‘Male chauvinist pig versus hairy legged feminist…’
There’s two shocking things about Battle Of The Sexes – one, that these events actually happened and two, how little we’ve actually come in society with regards gender discrimination in sports. ‘These events’ refers to the 1973 tennis match between Billie-Jean King (here played by Emma Stone) and Bobby Riggs (Steve Carell) that was more than a tennis match. It was a standoff of epic proportions, a sociological landmark event that played out on the television screens of at least 90 million people. What three times Wimbledon champion Riggs viewed as a bet, a means to get attention and money became that much more when he set his sights on the wrong person.

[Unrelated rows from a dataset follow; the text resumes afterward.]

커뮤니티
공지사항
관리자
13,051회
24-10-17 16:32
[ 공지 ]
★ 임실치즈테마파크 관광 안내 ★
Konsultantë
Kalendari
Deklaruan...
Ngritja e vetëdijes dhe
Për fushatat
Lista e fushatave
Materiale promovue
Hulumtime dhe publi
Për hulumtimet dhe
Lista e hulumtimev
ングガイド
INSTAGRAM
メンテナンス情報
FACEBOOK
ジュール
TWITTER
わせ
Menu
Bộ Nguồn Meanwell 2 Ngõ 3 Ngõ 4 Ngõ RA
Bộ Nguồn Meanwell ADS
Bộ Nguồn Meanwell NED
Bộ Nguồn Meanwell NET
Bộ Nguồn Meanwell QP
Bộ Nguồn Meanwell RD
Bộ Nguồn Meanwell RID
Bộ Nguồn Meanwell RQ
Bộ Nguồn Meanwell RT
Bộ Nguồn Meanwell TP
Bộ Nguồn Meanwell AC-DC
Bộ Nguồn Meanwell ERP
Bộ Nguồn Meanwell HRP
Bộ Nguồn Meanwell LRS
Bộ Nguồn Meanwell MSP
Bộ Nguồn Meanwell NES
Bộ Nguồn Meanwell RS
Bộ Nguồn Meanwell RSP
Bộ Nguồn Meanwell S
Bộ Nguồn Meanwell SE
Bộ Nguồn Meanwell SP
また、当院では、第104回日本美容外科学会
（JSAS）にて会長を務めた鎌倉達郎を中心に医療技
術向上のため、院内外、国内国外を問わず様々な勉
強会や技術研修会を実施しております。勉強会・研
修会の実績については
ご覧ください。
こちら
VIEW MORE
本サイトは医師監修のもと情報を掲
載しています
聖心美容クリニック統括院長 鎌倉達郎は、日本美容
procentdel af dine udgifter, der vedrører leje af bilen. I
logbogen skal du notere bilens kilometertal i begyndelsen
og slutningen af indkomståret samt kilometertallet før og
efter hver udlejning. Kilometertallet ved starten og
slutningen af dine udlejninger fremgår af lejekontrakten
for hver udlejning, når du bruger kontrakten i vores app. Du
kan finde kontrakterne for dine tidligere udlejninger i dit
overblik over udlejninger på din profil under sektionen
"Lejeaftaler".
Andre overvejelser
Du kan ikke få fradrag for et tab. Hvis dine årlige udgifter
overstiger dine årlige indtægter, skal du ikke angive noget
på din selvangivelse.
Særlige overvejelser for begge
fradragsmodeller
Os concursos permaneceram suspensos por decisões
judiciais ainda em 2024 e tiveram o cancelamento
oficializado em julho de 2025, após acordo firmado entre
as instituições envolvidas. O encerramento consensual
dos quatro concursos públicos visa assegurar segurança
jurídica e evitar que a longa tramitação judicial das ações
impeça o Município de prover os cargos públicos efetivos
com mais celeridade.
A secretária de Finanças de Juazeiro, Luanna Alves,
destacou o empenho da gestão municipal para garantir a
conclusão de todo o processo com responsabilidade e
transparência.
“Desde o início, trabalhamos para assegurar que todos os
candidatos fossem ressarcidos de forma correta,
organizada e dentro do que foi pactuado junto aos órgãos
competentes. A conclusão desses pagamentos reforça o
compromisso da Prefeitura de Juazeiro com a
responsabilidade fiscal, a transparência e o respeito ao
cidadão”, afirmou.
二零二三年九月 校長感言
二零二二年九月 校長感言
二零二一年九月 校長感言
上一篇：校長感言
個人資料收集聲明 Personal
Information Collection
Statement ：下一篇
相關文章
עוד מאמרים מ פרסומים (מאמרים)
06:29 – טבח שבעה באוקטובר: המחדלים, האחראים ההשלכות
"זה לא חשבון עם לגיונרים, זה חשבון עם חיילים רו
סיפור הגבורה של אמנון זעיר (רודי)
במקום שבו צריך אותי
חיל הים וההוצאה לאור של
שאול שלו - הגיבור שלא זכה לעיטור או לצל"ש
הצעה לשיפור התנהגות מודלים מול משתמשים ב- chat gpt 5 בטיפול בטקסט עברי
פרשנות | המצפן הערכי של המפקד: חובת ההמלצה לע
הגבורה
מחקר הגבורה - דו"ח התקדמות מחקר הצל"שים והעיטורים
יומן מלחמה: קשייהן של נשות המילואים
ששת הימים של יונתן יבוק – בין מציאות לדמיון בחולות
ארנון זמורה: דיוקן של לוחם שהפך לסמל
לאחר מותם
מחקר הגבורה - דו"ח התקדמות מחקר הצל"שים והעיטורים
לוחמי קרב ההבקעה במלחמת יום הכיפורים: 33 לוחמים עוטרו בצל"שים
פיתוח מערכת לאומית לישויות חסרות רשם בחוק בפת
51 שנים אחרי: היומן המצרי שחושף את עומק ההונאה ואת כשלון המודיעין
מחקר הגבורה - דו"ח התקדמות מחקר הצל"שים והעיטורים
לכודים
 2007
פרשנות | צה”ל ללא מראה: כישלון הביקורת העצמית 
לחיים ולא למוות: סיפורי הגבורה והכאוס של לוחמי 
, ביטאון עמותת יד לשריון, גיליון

Billie-Jean King fought against the inequality within tennis, protested against the fact that female tennis players were treated poorly and paid less than men – along with the fact that the Association of Tennis Players, led by Jack Kramer (Bill Pullman) explained away the difference in pay due to women’s tennis being inferior. A series of events leads to Billie-Jean agreeing to Bobby’s challenge; with 4/5 worth of the 2 hour running time being build up there’s immense pay off during the final section, the actual match.

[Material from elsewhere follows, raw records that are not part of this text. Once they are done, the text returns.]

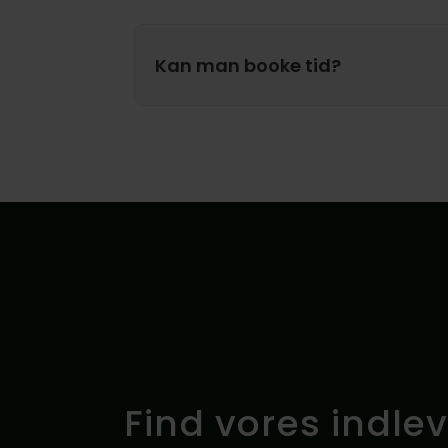
Nej, det er ikke nødvendigt at vedlægge en
nødvendige informationer i vores system, s
Hvis der er noget specifikt, du ønsker i fo
Kan man booke tid?
kan du blot kontakte os via ordre@probatt
og telefonnummer.
Vi arbejder på at gøre tidsbestilling til en
endnu nemmere for dig at planlægge dit bes
velkommen til at komme forbi i vores Åbnings
at hjælpe dig.
Find vores indle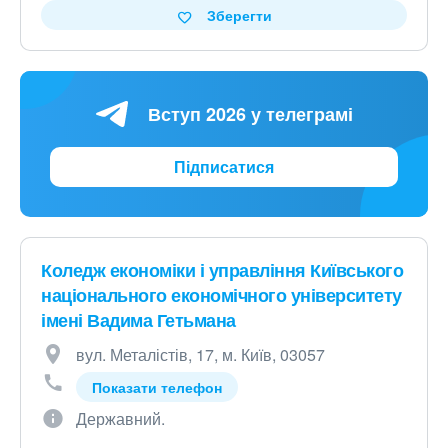
Зберегти
Вступ 2026 у телеграмі
Підписатися
Коледж економіки і управління Київського
національного економічного університету
імені Вадима Гетьмана
вул. Металістів, 17, м. Київ, 03057
Показати телефон
Державний.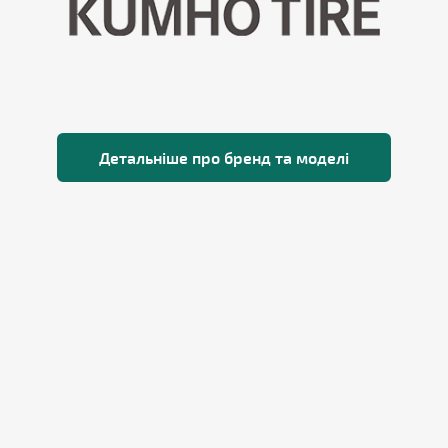
Детальніше про бренд та моделі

But the events along the way, in the lives of both Billie-Jean and Bobby, are just as important and just as compelling. Bobby’s refusal to acknowledge his gambling addiction is forcing his marriage to Priscilla (Elizabeth Shue) to crumble and the film solidly makes us feel a degree of understanding, if not necessarily sympathy, for his actions in the run-up to establishing the challenge along with the match itself. Carell does a great job in his portrayal of Bobby, entertaining as a man whose public persona proclaimed traditional gender roles yet remained rather pathetically dependent on his wife for every kind of security. Bobby is not a villain and is not demonised by the film, instead his rationale feels more like a product of generation than any desire to discredit the careers of the entire opposite sex.
However, this is Stone’s show. Her Billie-Jean is effervescent, living and breathing beyond the screen. She’s got just as much to lose as Bobby – in this case her feelings towards women which could jeopardise her entire career – but it all-too aware of how much many more would gain from her successes. As a result she’s a blend of resolute resolve, warm generosity and innate inspiration – perfectly pitched as a woman ahead of her times in so many ways. Perhaps somewhat surprisingly her standout sequence isn’t the big face-off with Briggs. Instead it’s a smaller moment much earlier on in the movie. Her first meeting with hairdresser Marilyn (Andrea Riseborough) at the salon is a frontrunner contender for most romantic scene of the year. As Marilyn cuts Billie’s hair we see two people discovering each other, intrigued yet wary, drawn yet afraid. Shot with soft, dream-esque lighting, it’s a truly tender and intimate moment.
Whilst the narrative itself may not be all that original in terms of a triumph over adversity story Battle Of The Sexes is elevated from being ‘just another biographical sports movie’ by some terrific performances and carefully-told heart-felt smaller moments.